By 2025, cryptocurrency theft had evolved from simple, opportunistic scams to sophisticated, nation-state-sponsored operations targeting major exchanges and critical infrastructure. Over $2.17 billion was stolen in the first half of 2025, and the number continues to rise every month.
In September alone, there were 20 cryptocurrency-related attacks that cost $127.06 million, highlighting the growing threat. Here are three prominent hacker groups that have been involved in major cryptocurrency attacks.
1. Lazarus Group
The Lazarus Group is a notorious, long-running, North Korean-backed hacking organization. Known by aliases such as APT 38, Labyrinth Chollima, and HIDDEN COBRA, the group has consistently demonstrated its ability to bypass even the most advanced security systems.
Hackers also noted that their activities date back to at least 2007, with intrusions into South Korean government systems. Other notable attacks include the 2014 Sony Pictures hack (in retaliation for the film The Interview), the 2017 WannaCry ransomware outbreak, and ongoing campaigns targeting economic sectors in South Korea.

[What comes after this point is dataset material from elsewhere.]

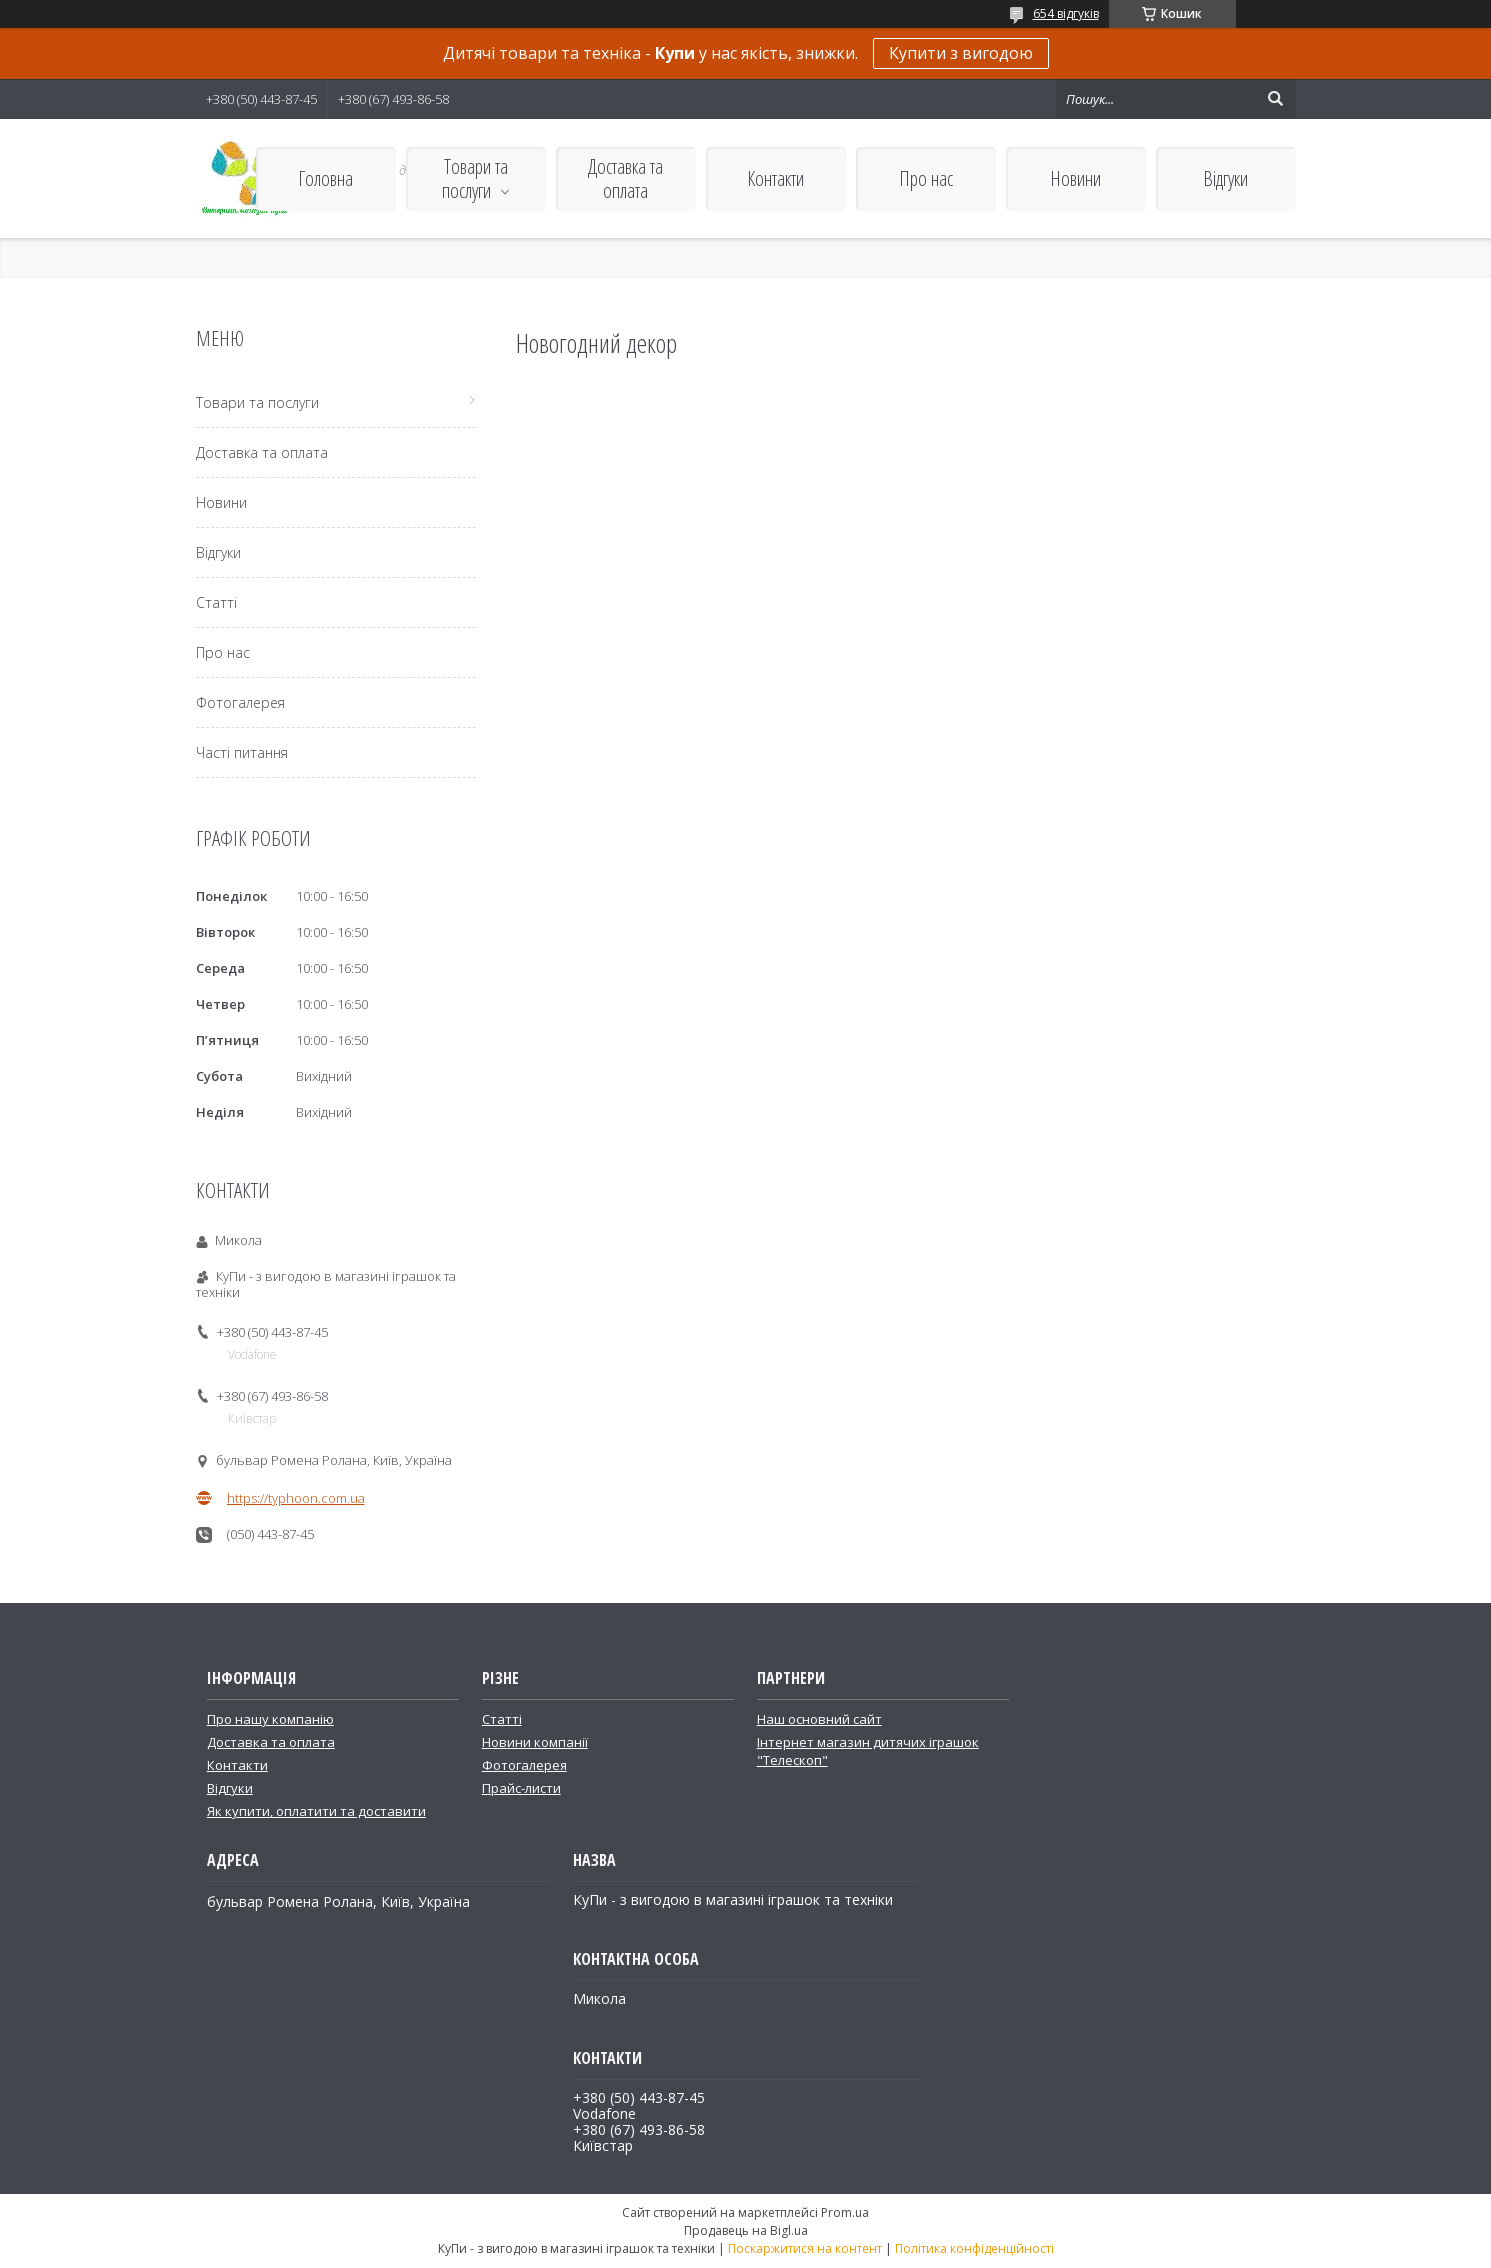  I want to click on Про нашу компанію, so click(270, 1719).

In recent years, Lazarus has focused heavily on cryptocurrency theft, stealing more than $5 billion between 2021 and 2025. The Bybit hack in February 2025 was the most significant, when the group stole $1.5 billion in Ethereum (ETH) — the largest cryptocurrency theft ever recorded. Other activities include the theft of $3.2 million in Solana (SOL) in May 2025 .

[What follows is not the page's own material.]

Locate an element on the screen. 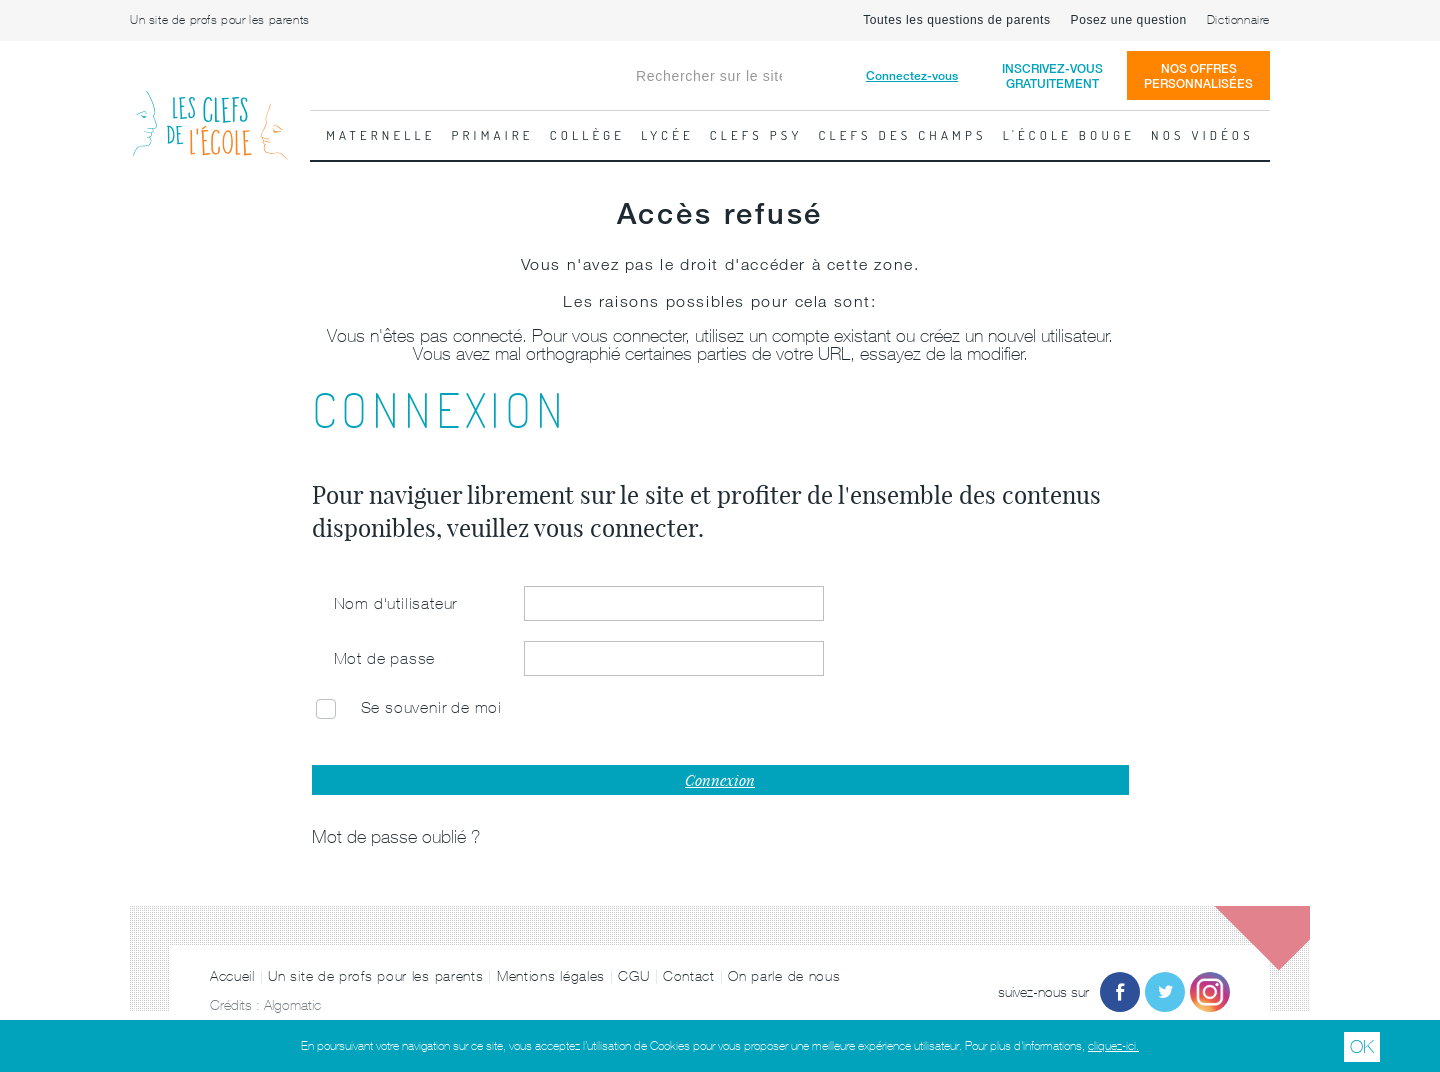  Nom d'utilisateur is located at coordinates (396, 603).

“The DPRK’s Bybit hack fundamentally changed the 2025 threat landscape. At $1.5 billion, the incident not only represents the largest cryptocurrency theft in history, but also accounts for approximately 69% of the total amount stolen from services this year,” Chainalysis wrote in July.
2. Gonjeshke Darinde
Gonjeshke Darande (Sparrows of Prey) is a politically motivated hacking group believed to be linked to Israel. Amid escalating tensions between Israel and Iran, the group hacked Nobitex , Iran’s largest cryptocurrency exchange, stealing around $90 million before burning the coins.
Gonjeshke Darande also made Nobitex's source code public , undermining the exchange's proprietary system and causing great damage to its reputation with users and partners.
“12 hours ago, 8 burn addresses burned $90 million from the wallets of the regime’s favorite sanctions-busting tool, Nobitex. 12 hours from now, the Nobitex source code will be made public, and the Nobitex walled garden will have no walls. Where do you want your assets?” they posted in June.
Other attacks by the group have also focused on Iran's infrastructure, banks and many other sectors.
- In July 2021, Gonjeshke Darande disrupted Iran's railway system, causing major delays and posting mocking messages on public bulletin boards.
- In October 2022, the group attacked three major steel plants, releasing videos of fires that caused severe material and economic damage.
- In May 2025, they hacked into Bank Sepah, Iran's state-owned bank, leaking sensitive data and disrupting financial operations.
3. UNC4899
UNC4899 is a North Korean state-sponsored crypto-hacking unit. According to Google's Cloud Threat Horizons Report, the group operates under the direction of the Reconnaissance General Bureau (RGB), North Korea's main intelligence agency.
The report reveals that the group has been active since at least 2020. Furthermore, UNC4899 has focused its efforts on the cryptocurrency and blockchain sectors . The group has demonstrated advanced capabilities in carrying out supply chain attacks.
“A notable example is their suspected exploitation of the JumpCloud exploit, which they used to infiltrate a software solutions company and then attack downstream customers in the cryptocurrency sector, highlighting the pervasive risks posed by such advanced adversaries,” the report reads .
Between 2024 and 2025, the crypto hacker carried out two major thefts. In one case, they lured a victim on Telegram, deployed malware via Docker containers, bypassed MFA on Google Cloud , and stole millions of dollars in cryptocurrency.
In another case, they accessed their target via LinkedIn, stole AWS session cookies to bypass security measures, injected malicious JavaScript code into cloud services, and again siphoned off millions of dollars in digital assets.
So this year, cryptocurrency theft has become a tool in geopolitical conflict as well as financial crime. The billions of dollars lost this year—and the strategic motivations behind many of the attacks—show that exchanges, infrastructure providers, and even governments need to treat cryptocurrency security as a national security issue. Without coordinated defenses, intelligence Chia , and stronger protections across the ecosystem, the losses will only continue to mount.